We started talking about music, but the conversation shifted to politics. Mustafa was very angry about what had happened in Iraq. “This country was so good to me and my family,” he said. “This is all part of a bigger plan to cut the Middle East into pieces and feed us to the Iranians.”

Mustafa said he had worked in the security sector under Saddam, but since the security forces had been dissolved, he and others had nothing to do except meet up and spill out their hatred against America, Iran, and Britain. “We felt sorry for the people who were killed in the 9/11 attacks, but now I think this was all just a plot by the Americans so they could have an excuse to invade Iraq,” he said.

He asked me where I was staying. Given the lack of security and my experience with the tribal chief in Mosul, I didn’t tell anyone where I lived. I apologized to Mustafa, telling him that my parents had taught me not to share such private information with strangers.

“Fine, fine. Just tell me, are you staying at this hotel?” he pointed to a nearby hotel where the NBC crews stayed.

I told him I wasn’t.

Afterward, when I got into my car, I told Abu Ali to drive around in case someone was following us.

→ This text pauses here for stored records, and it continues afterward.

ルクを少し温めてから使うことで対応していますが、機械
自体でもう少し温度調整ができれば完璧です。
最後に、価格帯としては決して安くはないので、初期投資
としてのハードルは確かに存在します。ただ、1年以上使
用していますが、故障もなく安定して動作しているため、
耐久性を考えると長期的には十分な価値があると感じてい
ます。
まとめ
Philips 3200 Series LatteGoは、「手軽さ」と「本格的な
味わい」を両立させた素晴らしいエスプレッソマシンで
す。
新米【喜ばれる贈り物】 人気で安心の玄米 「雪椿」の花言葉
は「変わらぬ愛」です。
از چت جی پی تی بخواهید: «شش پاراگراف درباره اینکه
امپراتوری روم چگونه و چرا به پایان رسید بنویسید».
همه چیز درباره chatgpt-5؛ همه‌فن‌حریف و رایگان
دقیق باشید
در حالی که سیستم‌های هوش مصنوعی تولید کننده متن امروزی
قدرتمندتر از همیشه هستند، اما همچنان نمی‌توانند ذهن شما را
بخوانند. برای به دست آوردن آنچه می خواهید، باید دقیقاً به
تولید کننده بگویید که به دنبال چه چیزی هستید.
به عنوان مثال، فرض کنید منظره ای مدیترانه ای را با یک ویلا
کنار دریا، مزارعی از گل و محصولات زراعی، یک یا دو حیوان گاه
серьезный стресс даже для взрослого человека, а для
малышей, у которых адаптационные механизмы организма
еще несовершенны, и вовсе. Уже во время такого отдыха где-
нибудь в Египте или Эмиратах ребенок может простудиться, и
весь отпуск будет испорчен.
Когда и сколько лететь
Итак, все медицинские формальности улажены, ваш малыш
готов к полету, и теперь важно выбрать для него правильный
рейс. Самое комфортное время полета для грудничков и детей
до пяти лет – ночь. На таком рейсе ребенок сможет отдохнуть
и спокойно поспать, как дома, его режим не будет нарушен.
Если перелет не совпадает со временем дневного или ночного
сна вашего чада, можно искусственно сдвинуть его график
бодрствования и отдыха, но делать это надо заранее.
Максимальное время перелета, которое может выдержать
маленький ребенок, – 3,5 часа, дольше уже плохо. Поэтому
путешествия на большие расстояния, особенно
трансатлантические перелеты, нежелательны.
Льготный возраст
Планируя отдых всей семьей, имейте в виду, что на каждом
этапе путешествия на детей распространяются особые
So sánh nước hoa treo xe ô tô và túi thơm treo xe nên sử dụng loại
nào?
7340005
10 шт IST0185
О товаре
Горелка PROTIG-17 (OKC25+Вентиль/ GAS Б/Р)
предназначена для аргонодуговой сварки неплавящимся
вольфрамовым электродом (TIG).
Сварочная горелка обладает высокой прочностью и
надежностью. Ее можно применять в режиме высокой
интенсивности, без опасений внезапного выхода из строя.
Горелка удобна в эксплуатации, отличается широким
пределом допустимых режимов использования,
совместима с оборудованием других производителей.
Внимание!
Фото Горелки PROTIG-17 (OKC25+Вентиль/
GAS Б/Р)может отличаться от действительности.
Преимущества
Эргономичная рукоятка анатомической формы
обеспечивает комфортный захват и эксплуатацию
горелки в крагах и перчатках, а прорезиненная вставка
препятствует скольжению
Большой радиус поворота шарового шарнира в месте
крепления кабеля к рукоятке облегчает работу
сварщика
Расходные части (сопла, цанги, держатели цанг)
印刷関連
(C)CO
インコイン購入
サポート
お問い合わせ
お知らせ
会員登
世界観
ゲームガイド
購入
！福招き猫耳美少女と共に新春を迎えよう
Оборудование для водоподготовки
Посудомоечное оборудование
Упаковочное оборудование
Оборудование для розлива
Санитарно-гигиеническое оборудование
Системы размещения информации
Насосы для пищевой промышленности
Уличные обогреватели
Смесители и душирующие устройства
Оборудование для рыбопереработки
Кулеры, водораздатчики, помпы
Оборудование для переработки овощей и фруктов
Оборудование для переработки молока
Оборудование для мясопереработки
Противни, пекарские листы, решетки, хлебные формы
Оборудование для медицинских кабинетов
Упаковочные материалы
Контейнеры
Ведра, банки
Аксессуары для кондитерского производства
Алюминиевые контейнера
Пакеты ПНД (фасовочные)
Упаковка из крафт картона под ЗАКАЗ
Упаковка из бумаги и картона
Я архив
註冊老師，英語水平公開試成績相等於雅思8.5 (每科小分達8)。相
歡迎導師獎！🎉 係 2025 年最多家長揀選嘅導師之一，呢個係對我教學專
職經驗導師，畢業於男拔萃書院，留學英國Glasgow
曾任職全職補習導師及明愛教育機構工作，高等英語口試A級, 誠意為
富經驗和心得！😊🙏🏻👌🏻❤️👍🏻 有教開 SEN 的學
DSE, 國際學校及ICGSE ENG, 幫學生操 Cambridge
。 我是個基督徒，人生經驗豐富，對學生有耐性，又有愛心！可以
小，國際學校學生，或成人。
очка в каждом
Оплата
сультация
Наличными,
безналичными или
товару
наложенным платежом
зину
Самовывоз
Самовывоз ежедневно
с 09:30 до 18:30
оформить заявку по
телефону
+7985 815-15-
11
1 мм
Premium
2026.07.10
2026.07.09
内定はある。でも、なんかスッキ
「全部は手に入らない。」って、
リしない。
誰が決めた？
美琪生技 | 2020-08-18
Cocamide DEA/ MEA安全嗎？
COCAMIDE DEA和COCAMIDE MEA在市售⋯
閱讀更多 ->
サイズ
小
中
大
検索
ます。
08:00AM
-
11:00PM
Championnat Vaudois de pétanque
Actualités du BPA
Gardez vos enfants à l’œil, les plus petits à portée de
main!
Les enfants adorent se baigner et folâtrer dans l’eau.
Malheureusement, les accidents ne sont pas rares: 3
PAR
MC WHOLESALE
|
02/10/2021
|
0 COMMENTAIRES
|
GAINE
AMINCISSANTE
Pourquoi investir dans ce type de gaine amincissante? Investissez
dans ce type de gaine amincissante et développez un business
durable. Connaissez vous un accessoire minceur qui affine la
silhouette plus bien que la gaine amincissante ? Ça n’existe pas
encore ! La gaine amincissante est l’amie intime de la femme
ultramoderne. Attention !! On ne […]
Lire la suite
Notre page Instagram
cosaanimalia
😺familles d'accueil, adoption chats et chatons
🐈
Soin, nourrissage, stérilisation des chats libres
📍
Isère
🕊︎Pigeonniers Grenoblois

The next morning I was awakened by a giant explosion. My room was on the first floor, and my bed wasn’t far from a window. The impact forced the window open, and I fell out of bed. Whether it was some instinctive reaction or an effect of the blast, I don’t know.

I lay on the floor wondering if someone was going to burst in and drag me away. Kidnappings in Iraq sometimes worked that way: attackers would use explosives to blast open the gates before coming inside. I could hear my heart beating and my own deep breathing. Shaking, I stood up, put on my clothes, and grabbed my satellite phone and notebook. I shouted Guy’s name and heard him shouting mine. Out in the hall, we saw the hotel workers with shocked, white faces. “Are you okay?” I screamed. “Is everything okay?”

They told me there had been an explosion at the hotel where the NBC crews stayed. We ran outside and around the corner and saw broken windows and lots of smoke. People poured out into the streets, and soon all the reporters got on their phones. I stared in amazement at the burning hotel. Then I turned and saw the man from the night before, Mustafa, standing nearby. He was watching the scene, and when he saw me, he nodded and smiled. I suddenly remembered him asking me where I was staying and mentioning the hotel that had just been bombed. I walked toward him, but he stopped smiling and shook his head as if to say, don’t.

A white car stopped in front of him. He got in, and the car drove away.

I talked to people from NBC and learned that at least one man, a Somali guard, had been killed. After finishing my report for NPR, I did a quick interview with a German radio station. Back in Germany, my professor Lothar Brock heard it and emailed to say that he was worried about me. My voice had been trembling, he wrote, and I seemed to be in shock. I hadn’t realized how traumatized I was.

That afternoon, I learned more bad news: Aquila al-Hashimi was dead. I had already missed the funeral, but I wanted to visit her family and offer my condolences. When I arrived at the house, a young boy pointed me toward a room.